Would you write out the listing verbatim and skip every picture in it?

• [Collected material]
--*--

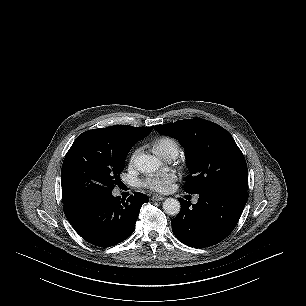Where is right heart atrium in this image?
<instances>
[{"mask_svg":"<svg viewBox=\"0 0 306 306\" xmlns=\"http://www.w3.org/2000/svg\"><path fill=\"white\" fill-rule=\"evenodd\" d=\"M141 152L140 148H137L136 150H134V152L132 153V155L130 156V164H134L139 156Z\"/></svg>","mask_w":306,"mask_h":306,"instance_id":"right-heart-atrium-1","label":"right heart atrium"}]
</instances>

--*--

• [Written answer]
Where is right heart atrium in this image?
<instances>
[{"mask_svg":"<svg viewBox=\"0 0 306 306\" xmlns=\"http://www.w3.org/2000/svg\"><path fill=\"white\" fill-rule=\"evenodd\" d=\"M141 152L140 148H137L136 150H134V152L132 153V155L130 156V164H134L139 156Z\"/></svg>","mask_w":306,"mask_h":306,"instance_id":"right-heart-atrium-1","label":"right heart atrium"}]
</instances>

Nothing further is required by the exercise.